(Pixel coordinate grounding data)
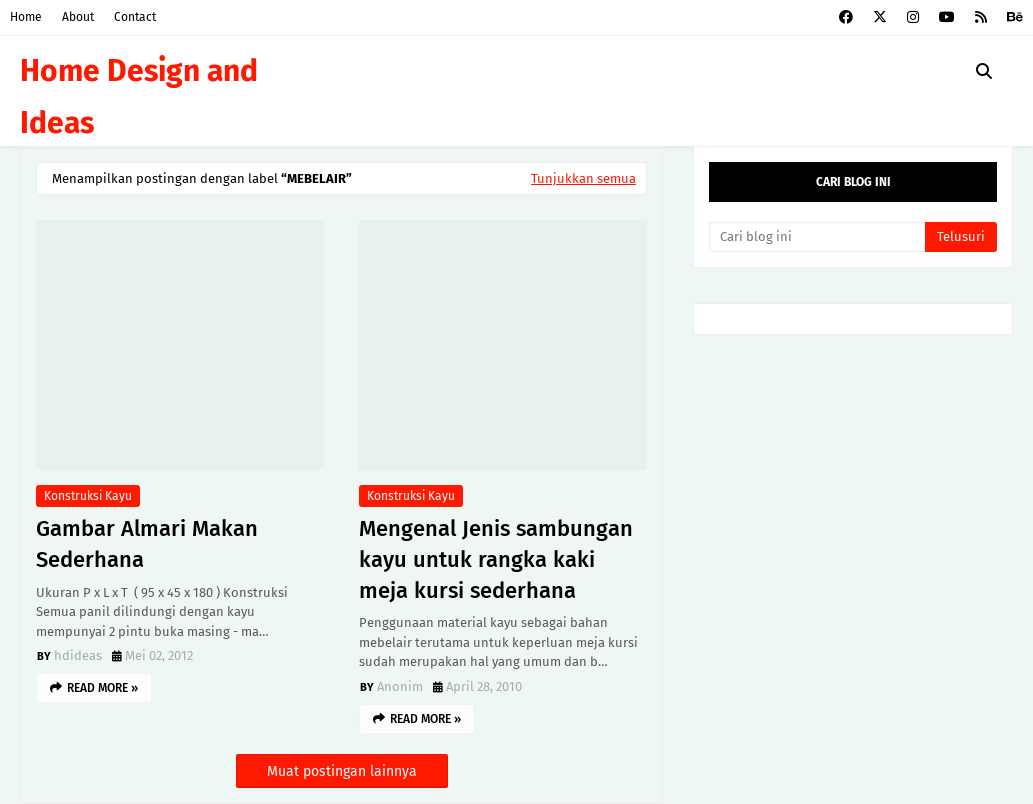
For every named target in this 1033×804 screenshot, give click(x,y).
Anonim (400, 686)
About (78, 17)
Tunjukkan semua (583, 178)
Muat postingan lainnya (342, 771)
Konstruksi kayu (88, 496)
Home (26, 17)
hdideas (78, 655)
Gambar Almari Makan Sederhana (147, 544)
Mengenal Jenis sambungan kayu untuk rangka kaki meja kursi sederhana (496, 559)
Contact (135, 17)
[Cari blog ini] (817, 237)
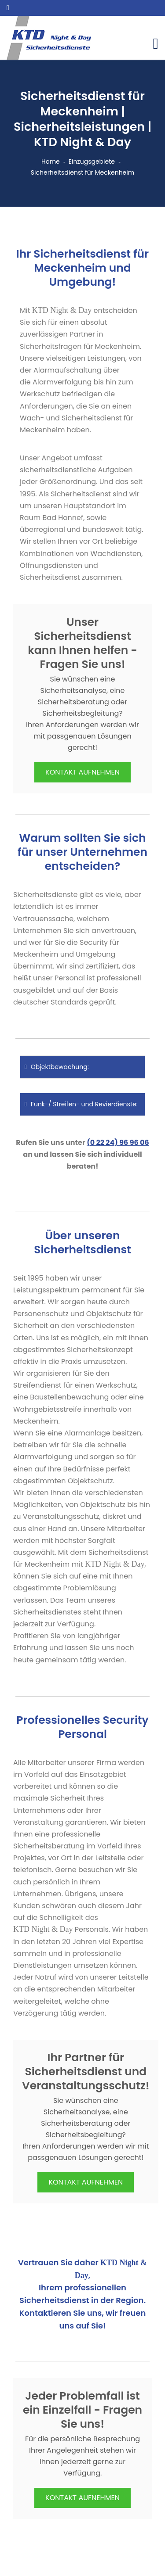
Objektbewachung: (57, 1066)
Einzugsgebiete (92, 161)
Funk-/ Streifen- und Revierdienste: (81, 1104)
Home (50, 161)
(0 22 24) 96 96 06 (118, 1142)
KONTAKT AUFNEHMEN (82, 772)
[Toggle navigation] (155, 44)
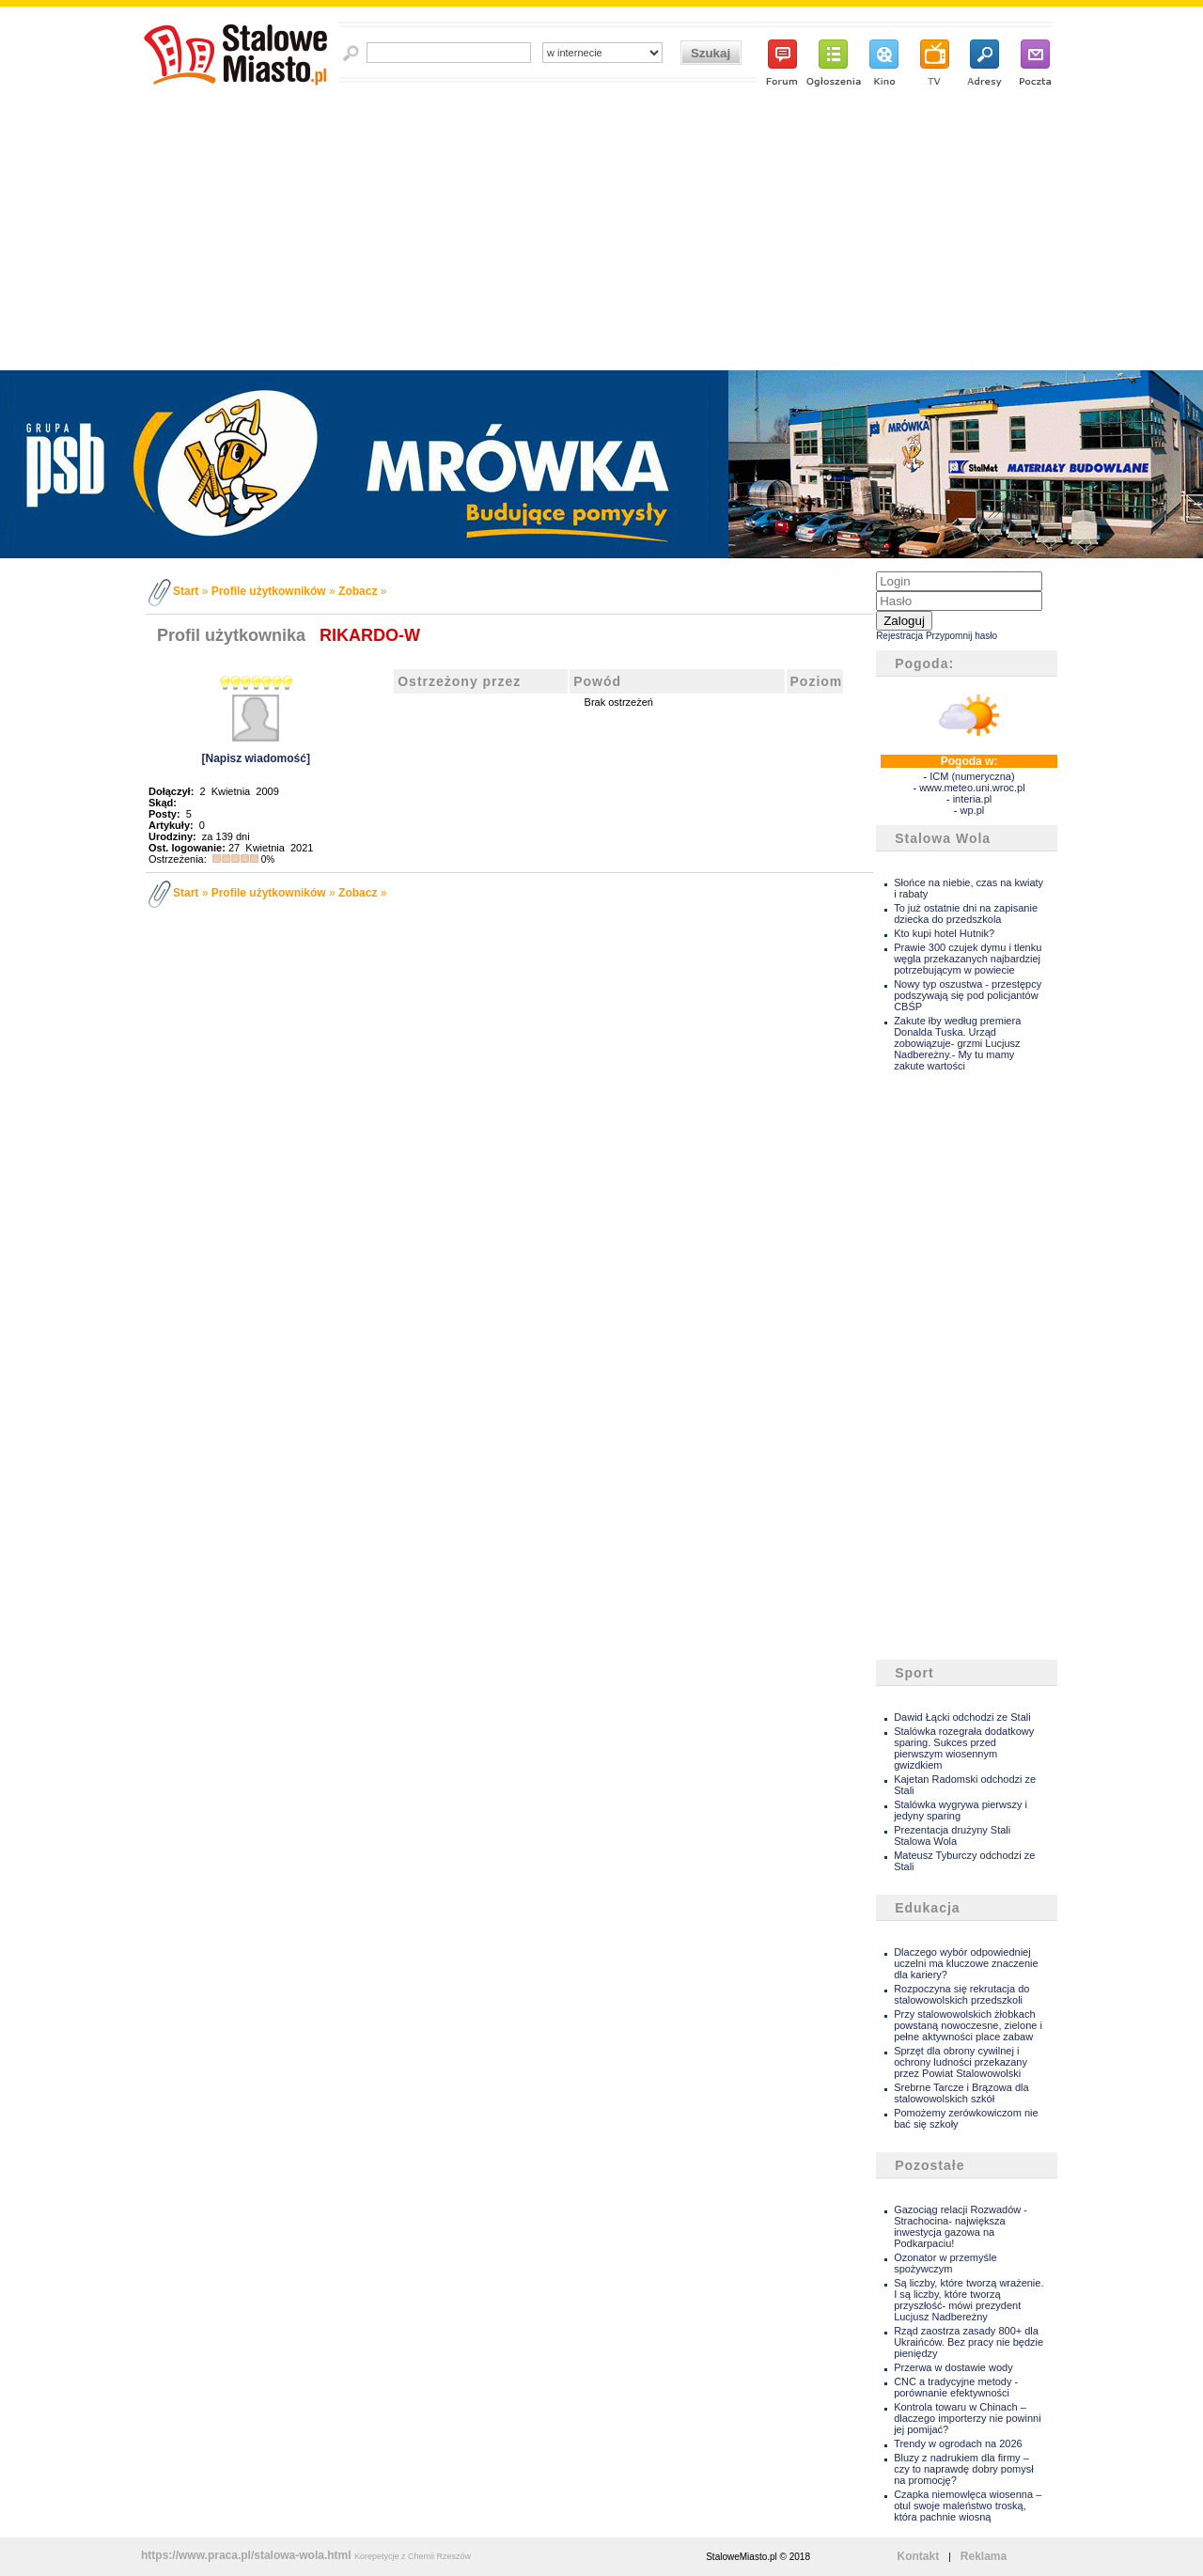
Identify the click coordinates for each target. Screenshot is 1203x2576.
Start (185, 591)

Your instructions> Where in the entries above does the word "target" appear? Copy each line that has it.

Result below>
For every named target in this 1033×804 screenshot, give click(x,y).
Identify the click coordinates for each target. Screenshot is 1203x2576.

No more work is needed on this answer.